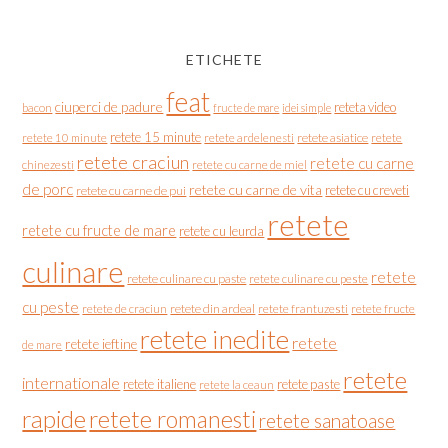
ETICHETE
feat
ciuperci de padure
reteta video
bacon
fructe de mare
idei simple
retete 15 minute
retete asiatice
retete
retete 10 minute
retete ardelenesti
retete craciun
retete cu carne
chinezesti
retete cu carne de miel
de porc
retete cu carne de vita
retete cu creveti
retete cu carne de pui
retete
retete cu fructe de mare
retete cu leurda
culinare
retete
retete culinare cu paste
retete culinare cu peste
cu peste
retete de craciun
retete din ardeal
retete frantuzesti
retete fructe
retete inedite
retete
retete ieftine
de mare
retete
internationale
retete italiene
retete paste
retete la ceaun
rapide
retete romanesti
retete sanatoase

■ Work to be completed ■
In the data above, find each line that uses the string "fructe". Copy it.

■ Answer section ■
fructe de mare
retete cu fructe de mare
retete fructe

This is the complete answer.